- **Task statement**
Print exactly what the entries say, line by line, from the first line down to the one with "opportunities.", inclusive.

-- Supplied entries follows --

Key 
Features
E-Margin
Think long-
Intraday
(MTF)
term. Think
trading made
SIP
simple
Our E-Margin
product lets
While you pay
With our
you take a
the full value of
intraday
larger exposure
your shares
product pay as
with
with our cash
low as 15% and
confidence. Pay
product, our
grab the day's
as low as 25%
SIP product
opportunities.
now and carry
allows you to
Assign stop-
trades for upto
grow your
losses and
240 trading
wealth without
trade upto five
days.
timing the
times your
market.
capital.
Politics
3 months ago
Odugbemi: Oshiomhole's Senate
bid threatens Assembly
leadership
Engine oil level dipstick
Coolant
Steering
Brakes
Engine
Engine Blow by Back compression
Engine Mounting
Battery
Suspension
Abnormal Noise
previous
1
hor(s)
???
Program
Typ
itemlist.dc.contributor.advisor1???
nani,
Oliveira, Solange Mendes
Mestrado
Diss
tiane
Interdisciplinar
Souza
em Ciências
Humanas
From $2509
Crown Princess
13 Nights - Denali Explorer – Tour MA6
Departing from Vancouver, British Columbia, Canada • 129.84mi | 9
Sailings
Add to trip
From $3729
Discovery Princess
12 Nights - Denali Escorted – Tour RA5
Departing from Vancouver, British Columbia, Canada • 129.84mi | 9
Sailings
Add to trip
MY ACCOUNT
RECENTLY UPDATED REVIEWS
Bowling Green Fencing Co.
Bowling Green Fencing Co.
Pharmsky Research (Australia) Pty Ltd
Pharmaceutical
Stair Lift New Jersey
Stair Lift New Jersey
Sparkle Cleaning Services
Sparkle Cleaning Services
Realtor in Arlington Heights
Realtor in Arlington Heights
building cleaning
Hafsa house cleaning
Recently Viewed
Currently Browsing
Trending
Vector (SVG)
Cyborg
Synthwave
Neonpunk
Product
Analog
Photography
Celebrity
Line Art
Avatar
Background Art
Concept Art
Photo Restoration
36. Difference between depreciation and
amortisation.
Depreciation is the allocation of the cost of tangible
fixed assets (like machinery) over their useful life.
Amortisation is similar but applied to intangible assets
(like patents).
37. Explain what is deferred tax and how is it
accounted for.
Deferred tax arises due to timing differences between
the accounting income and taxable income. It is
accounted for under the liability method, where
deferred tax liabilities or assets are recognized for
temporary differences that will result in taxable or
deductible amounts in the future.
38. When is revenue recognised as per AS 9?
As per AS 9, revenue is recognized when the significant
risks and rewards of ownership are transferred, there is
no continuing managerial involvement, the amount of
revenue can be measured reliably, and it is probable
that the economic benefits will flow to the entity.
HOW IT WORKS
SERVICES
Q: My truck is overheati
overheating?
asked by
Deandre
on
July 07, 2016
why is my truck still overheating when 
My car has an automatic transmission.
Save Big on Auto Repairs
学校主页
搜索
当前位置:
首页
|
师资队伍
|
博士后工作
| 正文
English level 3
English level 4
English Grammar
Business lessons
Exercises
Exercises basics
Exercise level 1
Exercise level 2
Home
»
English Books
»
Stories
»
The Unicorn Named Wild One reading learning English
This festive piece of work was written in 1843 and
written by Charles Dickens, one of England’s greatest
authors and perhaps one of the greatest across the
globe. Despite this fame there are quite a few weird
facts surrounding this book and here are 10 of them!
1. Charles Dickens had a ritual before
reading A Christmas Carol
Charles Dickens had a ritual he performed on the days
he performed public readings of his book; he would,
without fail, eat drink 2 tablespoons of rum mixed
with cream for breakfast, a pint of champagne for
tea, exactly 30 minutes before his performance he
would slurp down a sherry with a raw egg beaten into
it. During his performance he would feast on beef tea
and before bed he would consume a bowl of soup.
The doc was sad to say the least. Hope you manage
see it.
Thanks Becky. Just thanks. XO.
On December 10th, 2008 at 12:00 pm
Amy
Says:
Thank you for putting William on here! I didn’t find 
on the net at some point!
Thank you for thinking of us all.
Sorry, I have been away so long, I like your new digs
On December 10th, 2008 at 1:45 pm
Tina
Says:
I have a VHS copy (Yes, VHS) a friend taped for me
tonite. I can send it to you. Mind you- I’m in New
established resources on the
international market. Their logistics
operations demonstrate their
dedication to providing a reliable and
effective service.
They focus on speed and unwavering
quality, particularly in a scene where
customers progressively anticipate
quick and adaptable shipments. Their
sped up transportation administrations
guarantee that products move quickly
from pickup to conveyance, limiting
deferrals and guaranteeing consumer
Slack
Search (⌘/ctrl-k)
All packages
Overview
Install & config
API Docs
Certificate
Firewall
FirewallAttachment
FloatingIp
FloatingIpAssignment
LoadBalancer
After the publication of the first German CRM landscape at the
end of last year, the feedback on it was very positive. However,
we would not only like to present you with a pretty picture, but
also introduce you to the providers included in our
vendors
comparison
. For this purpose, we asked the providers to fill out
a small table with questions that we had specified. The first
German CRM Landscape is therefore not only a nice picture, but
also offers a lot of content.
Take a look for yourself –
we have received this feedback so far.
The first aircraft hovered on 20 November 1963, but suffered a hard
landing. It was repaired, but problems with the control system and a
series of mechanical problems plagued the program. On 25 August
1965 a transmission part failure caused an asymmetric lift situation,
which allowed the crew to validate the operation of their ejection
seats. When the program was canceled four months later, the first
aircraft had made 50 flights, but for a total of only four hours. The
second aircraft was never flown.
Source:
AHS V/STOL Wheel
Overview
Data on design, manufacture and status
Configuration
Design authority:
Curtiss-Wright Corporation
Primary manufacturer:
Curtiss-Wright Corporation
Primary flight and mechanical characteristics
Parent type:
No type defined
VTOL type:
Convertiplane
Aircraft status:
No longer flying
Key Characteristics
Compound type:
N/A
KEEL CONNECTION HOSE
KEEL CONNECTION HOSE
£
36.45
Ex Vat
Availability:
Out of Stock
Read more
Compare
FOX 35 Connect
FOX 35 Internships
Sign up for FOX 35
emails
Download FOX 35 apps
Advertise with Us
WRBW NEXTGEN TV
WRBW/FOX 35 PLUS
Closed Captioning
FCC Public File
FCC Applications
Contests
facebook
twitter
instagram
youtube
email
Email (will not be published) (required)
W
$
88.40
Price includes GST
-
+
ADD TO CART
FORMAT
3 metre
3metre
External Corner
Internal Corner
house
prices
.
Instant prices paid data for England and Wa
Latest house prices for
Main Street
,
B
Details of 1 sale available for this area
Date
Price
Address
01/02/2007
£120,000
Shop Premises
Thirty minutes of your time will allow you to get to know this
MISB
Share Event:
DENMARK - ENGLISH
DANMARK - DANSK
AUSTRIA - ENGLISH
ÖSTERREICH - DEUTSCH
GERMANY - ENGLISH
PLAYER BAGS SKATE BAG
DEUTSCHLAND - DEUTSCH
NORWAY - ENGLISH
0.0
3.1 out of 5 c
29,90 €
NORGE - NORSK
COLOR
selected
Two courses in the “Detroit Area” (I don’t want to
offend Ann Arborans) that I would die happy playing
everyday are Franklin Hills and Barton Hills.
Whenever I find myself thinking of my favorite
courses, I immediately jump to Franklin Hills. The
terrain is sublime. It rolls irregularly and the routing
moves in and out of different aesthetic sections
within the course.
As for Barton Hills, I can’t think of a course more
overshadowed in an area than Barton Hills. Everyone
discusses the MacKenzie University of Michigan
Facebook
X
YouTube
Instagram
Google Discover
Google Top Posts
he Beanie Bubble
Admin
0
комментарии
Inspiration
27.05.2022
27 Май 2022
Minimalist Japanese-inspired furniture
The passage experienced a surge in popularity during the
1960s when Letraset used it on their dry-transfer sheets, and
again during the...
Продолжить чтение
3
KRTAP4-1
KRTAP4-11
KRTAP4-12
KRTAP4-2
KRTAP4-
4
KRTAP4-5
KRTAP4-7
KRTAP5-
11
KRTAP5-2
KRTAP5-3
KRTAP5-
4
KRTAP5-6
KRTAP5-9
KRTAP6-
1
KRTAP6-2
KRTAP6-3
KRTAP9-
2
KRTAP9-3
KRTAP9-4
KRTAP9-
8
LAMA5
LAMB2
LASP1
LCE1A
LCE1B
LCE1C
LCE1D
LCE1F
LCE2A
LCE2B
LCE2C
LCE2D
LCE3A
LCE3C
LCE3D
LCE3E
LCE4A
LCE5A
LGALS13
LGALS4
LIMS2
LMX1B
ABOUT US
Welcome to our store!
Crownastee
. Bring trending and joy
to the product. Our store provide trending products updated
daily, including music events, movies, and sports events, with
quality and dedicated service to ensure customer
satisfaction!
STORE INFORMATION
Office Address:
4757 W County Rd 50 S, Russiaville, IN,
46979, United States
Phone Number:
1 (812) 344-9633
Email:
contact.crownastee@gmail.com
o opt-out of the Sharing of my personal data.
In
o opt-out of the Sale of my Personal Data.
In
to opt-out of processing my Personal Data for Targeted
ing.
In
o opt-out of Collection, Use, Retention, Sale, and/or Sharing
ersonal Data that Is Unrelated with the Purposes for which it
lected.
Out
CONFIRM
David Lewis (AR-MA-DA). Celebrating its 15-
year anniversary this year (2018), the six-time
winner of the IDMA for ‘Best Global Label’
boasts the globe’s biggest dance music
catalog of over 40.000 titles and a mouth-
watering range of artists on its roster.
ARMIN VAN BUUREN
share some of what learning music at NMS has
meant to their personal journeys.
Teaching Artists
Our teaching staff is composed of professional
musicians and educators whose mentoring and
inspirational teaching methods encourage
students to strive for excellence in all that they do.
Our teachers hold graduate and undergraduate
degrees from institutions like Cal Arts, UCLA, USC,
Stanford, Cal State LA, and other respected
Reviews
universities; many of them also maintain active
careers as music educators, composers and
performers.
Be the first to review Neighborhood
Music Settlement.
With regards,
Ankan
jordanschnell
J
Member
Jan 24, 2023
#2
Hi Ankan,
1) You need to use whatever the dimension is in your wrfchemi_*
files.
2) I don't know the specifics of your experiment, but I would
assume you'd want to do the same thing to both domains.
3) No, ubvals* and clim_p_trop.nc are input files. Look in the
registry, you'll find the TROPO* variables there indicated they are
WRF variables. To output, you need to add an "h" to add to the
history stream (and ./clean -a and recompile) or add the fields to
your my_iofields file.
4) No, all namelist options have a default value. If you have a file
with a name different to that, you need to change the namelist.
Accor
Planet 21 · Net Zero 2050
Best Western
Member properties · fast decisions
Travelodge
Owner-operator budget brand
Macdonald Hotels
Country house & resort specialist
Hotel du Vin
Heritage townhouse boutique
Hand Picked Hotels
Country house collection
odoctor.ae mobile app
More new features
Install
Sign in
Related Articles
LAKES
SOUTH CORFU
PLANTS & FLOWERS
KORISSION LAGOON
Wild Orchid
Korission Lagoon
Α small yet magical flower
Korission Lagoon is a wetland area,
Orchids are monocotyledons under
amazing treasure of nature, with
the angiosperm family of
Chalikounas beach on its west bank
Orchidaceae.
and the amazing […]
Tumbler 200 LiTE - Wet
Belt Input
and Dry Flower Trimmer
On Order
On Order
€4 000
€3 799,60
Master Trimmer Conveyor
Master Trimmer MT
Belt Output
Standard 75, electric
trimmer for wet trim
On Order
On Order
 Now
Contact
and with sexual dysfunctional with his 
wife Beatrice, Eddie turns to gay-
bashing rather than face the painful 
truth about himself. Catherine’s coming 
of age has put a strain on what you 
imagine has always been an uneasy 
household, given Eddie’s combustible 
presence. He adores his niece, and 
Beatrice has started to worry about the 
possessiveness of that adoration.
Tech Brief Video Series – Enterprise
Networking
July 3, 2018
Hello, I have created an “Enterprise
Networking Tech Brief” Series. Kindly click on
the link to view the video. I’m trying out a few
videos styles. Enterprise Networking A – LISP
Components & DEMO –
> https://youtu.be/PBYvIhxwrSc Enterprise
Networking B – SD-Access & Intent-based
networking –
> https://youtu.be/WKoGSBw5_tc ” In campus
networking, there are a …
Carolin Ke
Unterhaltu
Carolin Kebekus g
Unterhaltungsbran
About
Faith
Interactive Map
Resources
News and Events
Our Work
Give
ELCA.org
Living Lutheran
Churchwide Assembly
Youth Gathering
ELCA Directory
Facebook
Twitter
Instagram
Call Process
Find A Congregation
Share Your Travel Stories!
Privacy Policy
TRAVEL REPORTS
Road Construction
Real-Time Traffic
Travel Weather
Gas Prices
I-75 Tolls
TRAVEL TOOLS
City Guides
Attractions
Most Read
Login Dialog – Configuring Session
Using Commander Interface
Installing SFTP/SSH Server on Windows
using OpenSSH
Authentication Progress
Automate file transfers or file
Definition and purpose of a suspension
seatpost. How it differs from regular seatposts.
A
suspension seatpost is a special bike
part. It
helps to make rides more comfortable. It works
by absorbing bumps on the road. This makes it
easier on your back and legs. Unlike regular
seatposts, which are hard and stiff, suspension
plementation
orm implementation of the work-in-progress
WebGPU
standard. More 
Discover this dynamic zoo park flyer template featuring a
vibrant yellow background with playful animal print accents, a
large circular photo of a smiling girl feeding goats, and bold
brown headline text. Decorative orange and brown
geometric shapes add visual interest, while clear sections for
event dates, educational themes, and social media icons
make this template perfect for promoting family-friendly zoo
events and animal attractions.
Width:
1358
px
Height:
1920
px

-- Supplied entries concluded --

- **Result of the exercise**
Key 
Features
E-Margin
Think long-
Intraday
(MTF)
term. Think
trading made
SIP
simple
Our E-Margin
product lets
While you pay
With our
you take a
the full value of
intraday
larger exposure
your shares
product pay as
with
with our cash
low as 15% and
confidence. Pay
product, our
grab the day's
as low as 25%
SIP product
opportunities.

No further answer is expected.